#### [Records supplied]
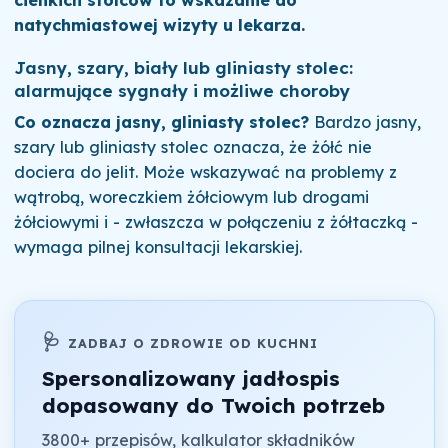
cienkich stolców to wskazanie do
natychmiastowej wizyty u lekarza.
Jasny, szary, biały lub gliniasty stolec:
alarmujące sygnały i możliwe choroby
Co oznacza jasny, gliniasty stolec?
Bardzo jasny,
szary lub gliniasty stolec oznacza, że żółć nie
dociera do jelit. Może wskazywać na problemy z
wątrobą, woreczkiem żółciowym lub drogami
żółciowymi i - zwłaszcza w połączeniu z żółtaczką -
wymaga pilnej konsultacji lekarskiej.
🩺
ZADBAJ O ZDROWIE OD KUCHNI
Spersonalizowany jadłospis
dopasowany do Twoich potrzeb
3800+ przepisów, kalkulator składników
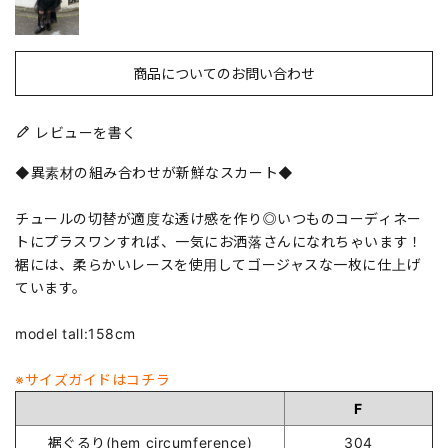
商品についてのお問い合わせ
レビューを書く
◆異素材の組み合わせが新鮮なスカート◆
チュールの切替が適度な透け感を作り◎いつものコーディネー
トにプラスワンすれば、一気にお洒落さんになれちゃいます！
裾には、柔らかいレースを使用してゴージャスな一枚に仕上げ
ています。
model tall:158cm
※サイズガイドはコチラ
F
裾ぐるり(hem circumference)
304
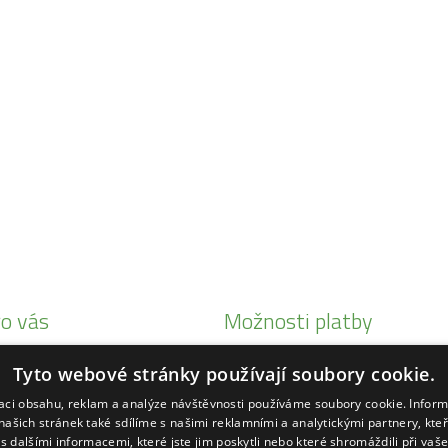
o vás
Možnosti platby
i Honda
Tyto webové stránky používají soubory cookie.
eby Status
zaci obsahu, reklam a analýze návštěvnosti používáme soubory cookie. Infor
ké
našich stránek také sdílíme s našimi reklamními a analytickými partnery, kte
s dalšími informacemi, které jste jim poskytli nebo které shromáždili při vaš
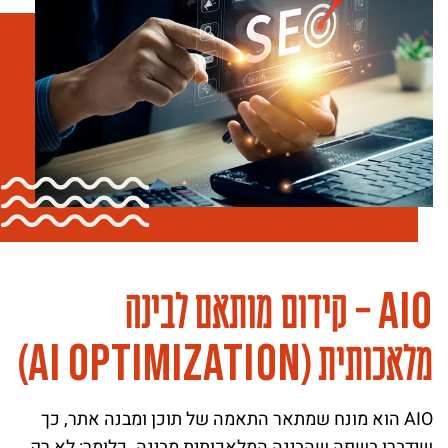
A
I
O
– קידום מותאם לבינה
A
I
O
p
t
i
m
i
z
a
t
i
o
n
מלאכותית (
)
AIO הוא מונח שמתאר התאמה של תוכן ומבנה אתר, כך
שידברו בשפה שהבינה המלאכותית מבינה. כלומר: לא רק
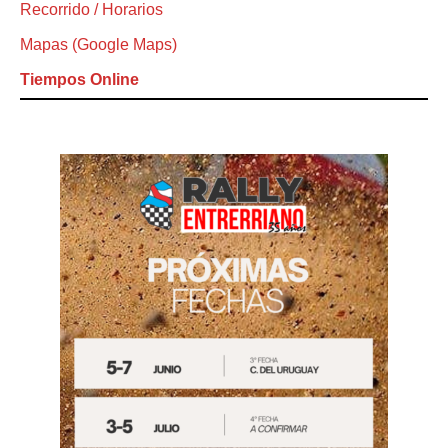
Recorrido / Horarios
Mapas (Google Maps)
Tiempos Online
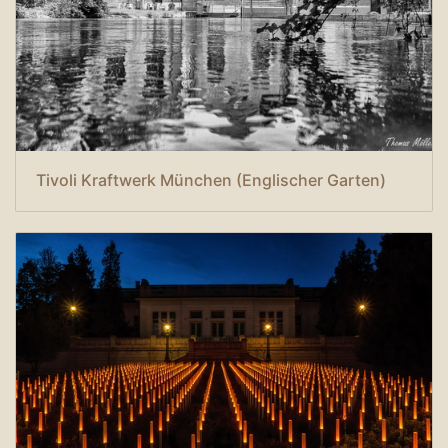
Tivoli Kraftwerk München (Englischer Garten)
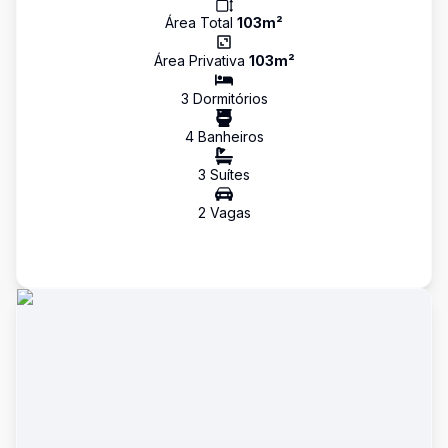
Área Total
103
m²
Área Privativa
103
m²
3
Dormitório
s
4
Banheiro
s
3
Suíte
s
2
Vaga
s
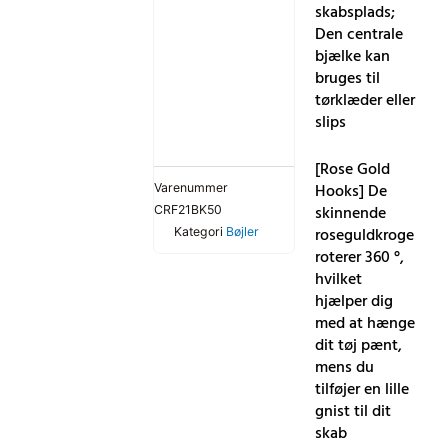
skabsplads;
Den centrale
bjælke kan
bruges til
tørklæder eller
slips
[Rose Gold
Hooks] De
Varenummer
skinnende
CRF21BK50
roseguldkroge
Kategori
Bøjler
roterer 360 °,
hvilket
hjælper dig
med at hænge
dit tøj pænt,
mens du
tilføjer en lille
gnist til dit
skab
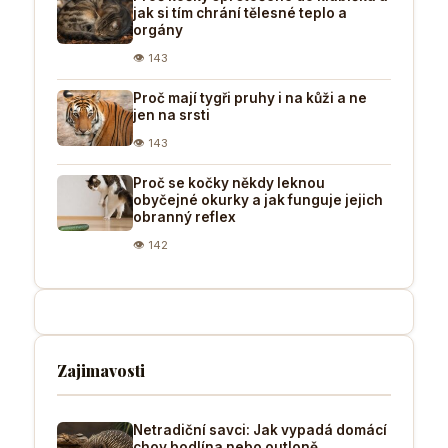
jak si tím chrání tělesné teplo a
orgány
👁 143
Proč mají tygři pruhy i na kůži a ne
jen na srsti
👁 143
Proč se kočky někdy leknou
obyčejné okurky a jak funguje jejich
obranný reflex
👁 142
Zajimavosti
Netradiční savci: Jak vypadá domácí
chov bodlína nebo outloně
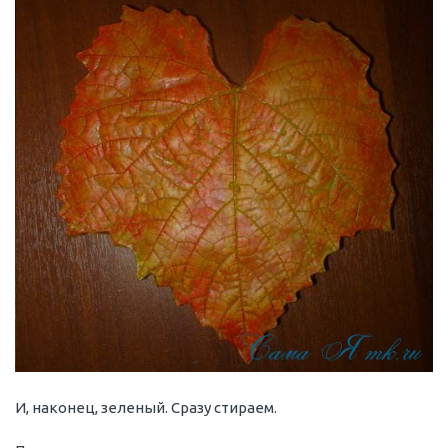
И, наконец, зеленый. Сразу стираем.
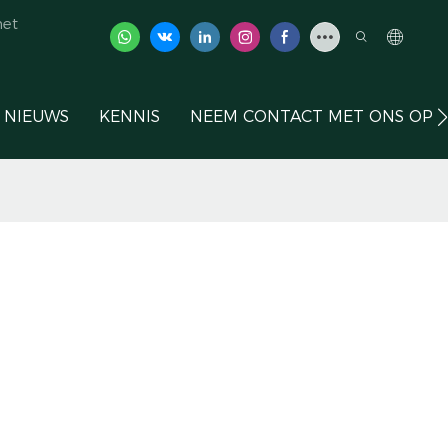
het
NIEUWS
KENNIS
NEEM CONTACT MET ONS OP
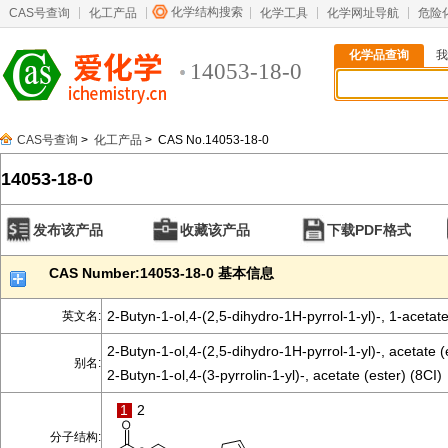
化学结构搜索
CAS号查询
化工产品
化学工具
化学网址导航
危险
化学品查询
我
14053-18-0
CAS号查询
>
化工产品
> CAS No.14053-18-0
14053-18-0
发布该产品
收藏该产品
下载PDF格式
CAS Number:14053-18-0 基本信息
2-Butyn-1-ol,4-(2,5-dihydro-1H-pyrrol-1-yl)-, 1-acetat
英文名:
2-Butyn-1-ol,4-(2,5-dihydro-1H-pyrrol-1-yl)-, acetate (
别名:
2-Butyn-1-ol,4-(3-pyrrolin-1-yl)-, acetate (ester) (8CI)
1
2
分子结构:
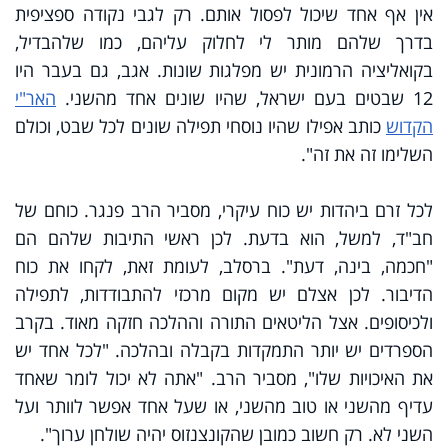
אין אף אחד שיכול לפסול אותם. רק לגבי נקודה ספציפית
בדרך שלהם מותר לי לחלוק עליהם, כמו שלהבדיל,
בקואליציה הרמונית יש מפלגות שונות. אגב, גם בעבר היו
12 שבטים בעם ישראל, שהיו שונים אחד מהשני.
האר"י
הקדוש
כותב אפילו שהיו נוסחי תפילה שונים לכל שבט, וכולם
השלימו זה את זה".
לכל זרם ביהדות יש כוח עיקרי, מסביר הרב פנגר. כוחם של
חב"ד, למשל, הוא בדעת. לכן ראשי התיבות שלהם הם
"חכמה, בינה, דעת". ברסלב, לעומת זאת, לקחו את כוח
הדיבור. לכן אצלם יש מקום מרכזי להתבודדות, לתפילה
ולכיסופים. אצל הליטאים התורה וההלכה חזקה מאוד. בקרב
הספרדים יש יותר התמקדות בקבלה ובהלכה. "לכל אחד יש
את האיכויות שלו", מסביר הרב. "אתה לא יכול לומר שאחד
עדיף מהשני או טוב מהשני, או שעל אחד אפשר לוותר ועל
השני לא. רק חשוב כמובן שהקונצנזוס יהיה שולחן ערוך".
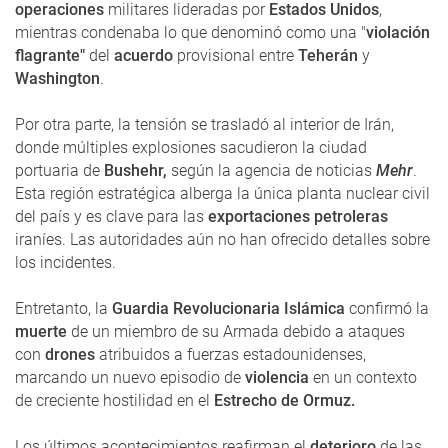
operaciones
militares lideradas por
Estados Unidos
,
mientras condenaba lo que denominó como una "
violación
flagrante"
del
acuerdo
provisional entre
Teherán
y
Washington
.
Por otra parte, la tensión se trasladó al interior de Irán,
donde múltiples explosiones sacudieron la ciudad
portuaria de
Bushehr,
según la agencia de noticias
Mehr
.
Esta región estratégica alberga la única planta nuclear civil
del país y es clave para las
exportaciones petroleras
iraníes. Las autoridades aún no han ofrecido detalles sobre
los incidentes.
Entretanto, la
Guardia Revolucionaria Islámica
confirmó la
muerte
de un miembro de su Armada debido a ataques
con
drones
atribuidos a fuerzas estadounidenses,
marcando un nuevo episodio de
violencia
en un contexto
de creciente hostilidad en el
Estrecho de Ormuz.
Los últimos acontecimientos reafirman el
deterioro
de las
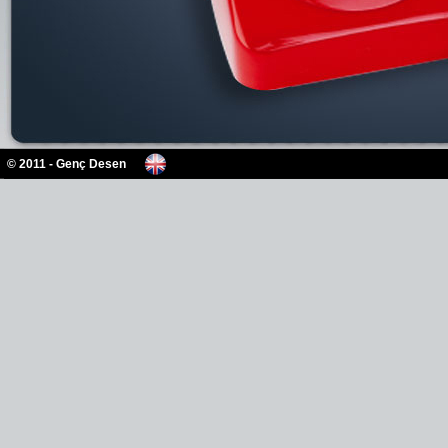
© 2011 - Genç Desen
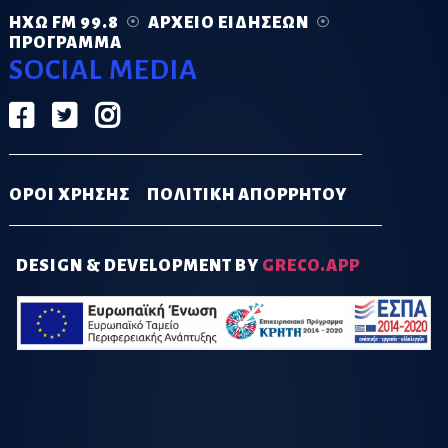
ΗΧΏ FM 99.8
ΑΡΧΕΊΟ ΕΙΔΉΣΕΩΝ
ΠΡΌΓΡΑΜΜΑ
SOCIAL MEDIA
ΟΡΟΙ ΧΡΗΣΗΣ
ΠΟΛΙΤΙΚΗ ΑΠΟΡΡΗΤΟΥ
DESIGN & DEVELOPMENT BY
GRECO.APP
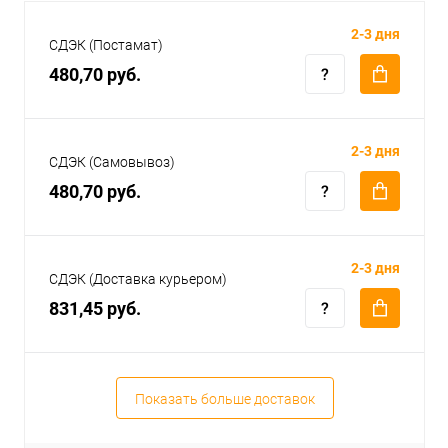
2-3 дня
СДЭК (Постамат)
480,70 руб.
2-3 дня
СДЭК (Самовывоз)
480,70 руб.
2-3 дня
СДЭК (Доставка курьером)
831,45 руб.
Показать больше доставок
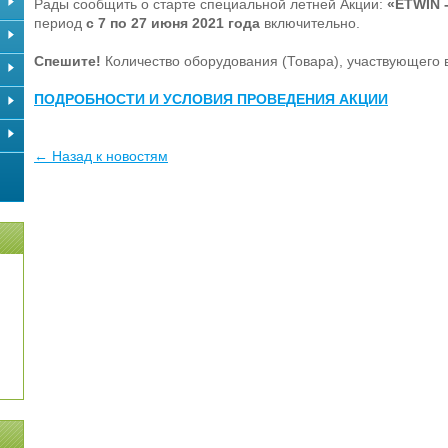
Рады сообщить о старте специальной летней Акции:
«ETWIN 
период
с 7 по 27 июня 2021 года
включительно.
Спешите!
Количество оборудования (Товара), участвующего 
ПОДРОБНОСТИ И УСЛОВИЯ ПРОВЕДЕНИЯ АКЦИИ
← Назад к новостям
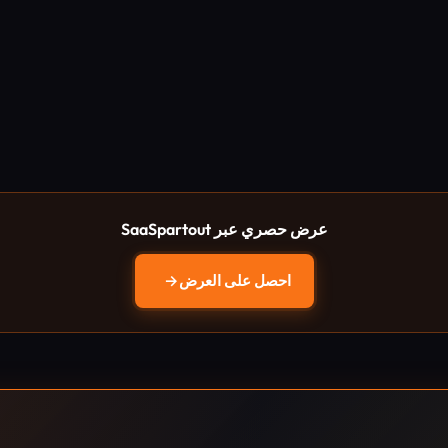
عرض حصري عبر SaaSpartout
احصل على العرض
→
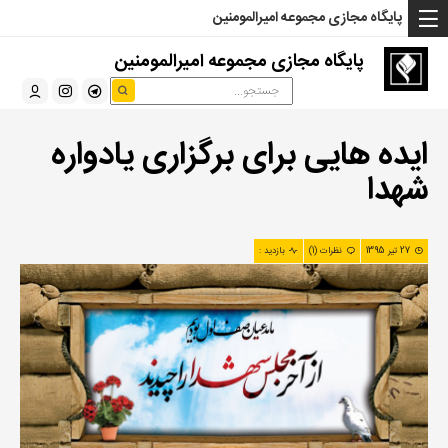
... Read more »" />
... Read more »" />
... Read more »" />
پایگاه مجازی مجموعه امیرالمومنین
پایگاه مجازی مجموعه امیرالمومنین
ایده هایی برای برگزاری یادواره
شهدا
27 تیر 1395
نظرات (1)
بازدید :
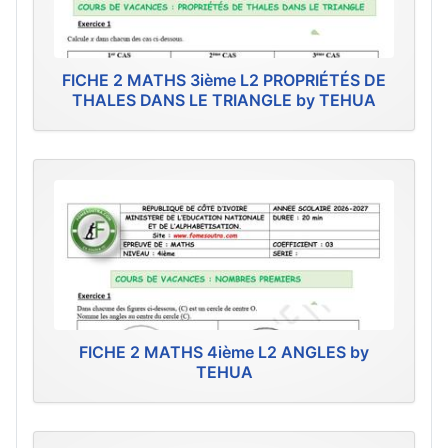
FICHE 2 MATHS 3ième L2 PROPRIÉTÉS DE
THALES DANS LE TRIANGLE by TEHUA
FICHE 2 MATHS 4ième L2 ANGLES by
TEHUA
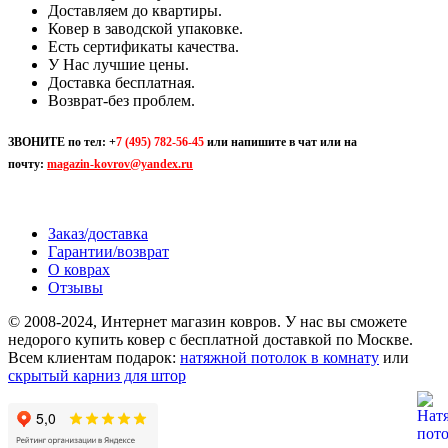
Доставляем до квартиры.
Ковер в заводской упаковке.
Есть сертификаты качества.
У Нас лучшие цены.
Доставка бесплатная.
Возврат-без проблем.
ЗВОНИТЕ по тел:
+
7 (495) 782-56-45
или напишите в чат или на
почту:
magazin-kovrov@yandex.ru
Заказ/доставка
Гарантии/возврат
О коврах
Отзывы
© 2008-2024, Интернет магазин ковров. У нас вы сможете
недорого купить ковер с бесплатной доставкой по Москве.
Всем клиентам подарок:
натяжной потолок в комнату
или
скрытый карниз для штор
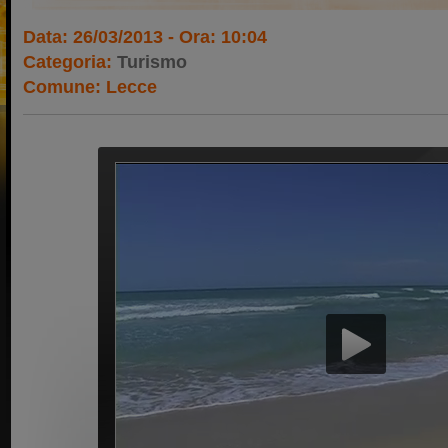
Data: 26/03/2013 - Ora: 10:04
Categoria:
Turismo
Comune: Lecce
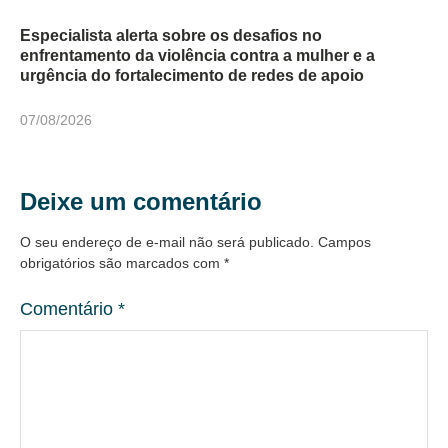
Especialista alerta sobre os desafios no
enfrentamento da violência contra a mulher e a
urgência do fortalecimento de redes de apoio
07/08/2026
Deixe um comentário
O seu endereço de e-mail não será publicado.
Campos
obrigatórios são marcados com
*
Comentário
*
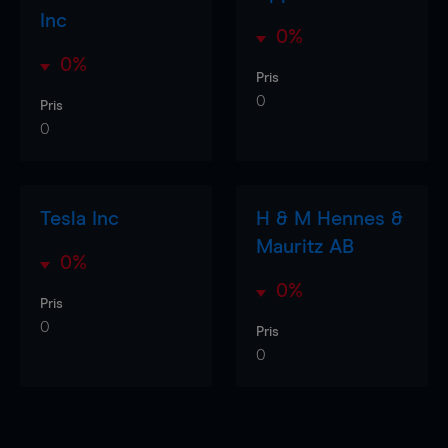
Inc
0%
0%
Pris
0
Pris
0
Tesla Inc
H & M Hennes &
Mauritz AB
0%
0%
Pris
0
Pris
0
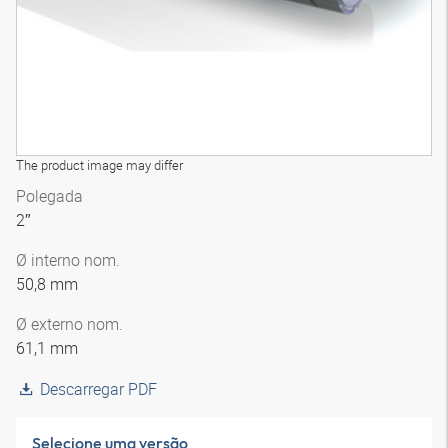
The product image may differ
Polegada
2″
Ø interno nom.
50,8 mm
Ø externo nom.
61,1 mm
Descarregar PDF
Selecione uma versão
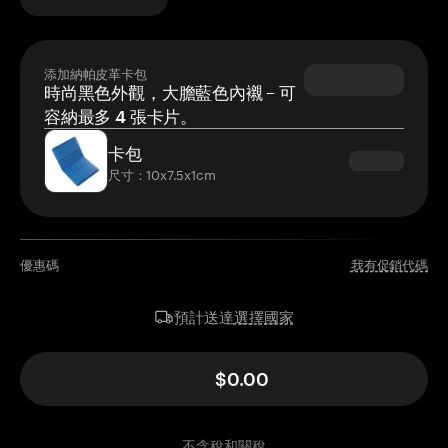
添加納帕皮革卡包
時尚黑色外觀，大膽藍色內襯 – 可
容納最多 4 張卡片。
卡包
尺寸：10x7.5x1cm
優惠碼
我有促銷代碼
選擇國家
預計送達
$0.00
不含稅和關稅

#### [Assignment]
Print exactly the lines from the one containing "Доставка бесплатная." through the last line of the records, both included, and leave out the pictures.

#### [Solution below]
Доставка бесплатная.
Возврат-без проблем.
ЗВОНИТЕ по тел:
+
7 (495) 782-56-45
или напишите в чат или на
почту:
magazin-kovrov@yandex.ru
Заказ/доставка
Гарантии/возврат
О коврах
Отзывы
© 2008-2024, Интернет магазин ковров. У нас вы сможете
недорого купить ковер с бесплатной доставкой по Москве.
Всем клиентам подарок:
натяжной потолок в комнату
или
скрытый карниз для штор
Data: 26/03/2013 - Ora: 10:04
Categoria:
Turismo
Comune: Lecce
Especialista alerta sobre os desafios no
enfrentamento da violência contra a mulher e a
urgência do fortalecimento de redes de apoio
07/08/2026
Deixe um comentário
O seu endereço de e-mail não será publicado.
Campos
obrigatórios são marcados com
*
Comentário
*
Inc
0%
0%
Pris
0
Pris
0
Tesla Inc
H & M Hennes &
Mauritz AB
0%
0%
Pris
0
Pris
0
The product image may differ
Polegada
2″
Ø interno nom.
50,8 mm
Ø externo nom.
61,1 mm
Descarregar PDF
Selecione uma versão
添加納帕皮革卡包
時尚黑色外觀，大膽藍色內襯 – 可
容納最多 4 張卡片。
卡包
尺寸：10x7.5x1cm
優惠碼
我有促銷代碼
選擇國家
預計送達
$0.00
不含稅和關稅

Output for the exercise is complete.